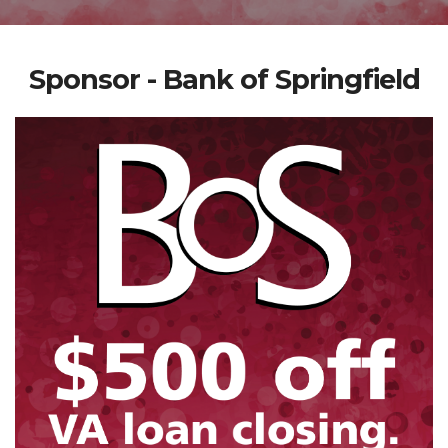
Sponsor - Bank of Springfield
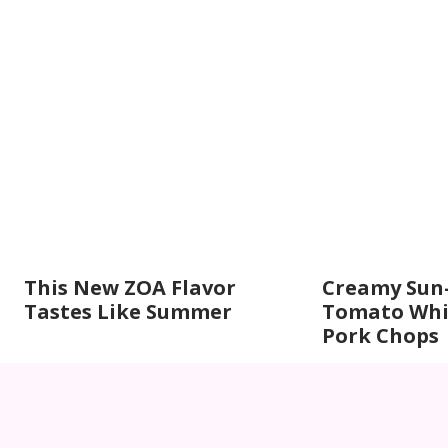
This New ZOA Flavor
Creamy Sun
Tastes Like Summer
Tomato Whi
Pork Chops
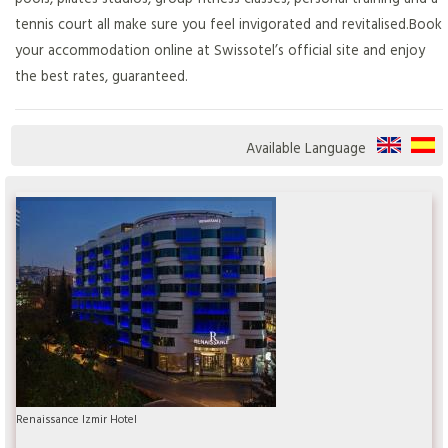
tennis court all make sure you feel invigorated and revitalised.Book
your accommodation online at Swissotel’s official site and enjoy
the best rates, guaranteed.
Available Language
Renaissance Izmir Hotel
══════════════════════════════
_Your objective_
Your response must reproduce the listing above word for word and must contain none of its pictures.

_Worked solution_
Sponsor - Bank of Springfield
This New ZOA Flavor
Creamy Sun
Tastes Like Summer
Tomato Whi
Pork Chops
tennis court all make sure you feel invigorated and revitalised.Book
your accommodation online at Swissotel’s official site and enjoy
the best rates, guaranteed.
Available Language
Renaissance Izmir Hotel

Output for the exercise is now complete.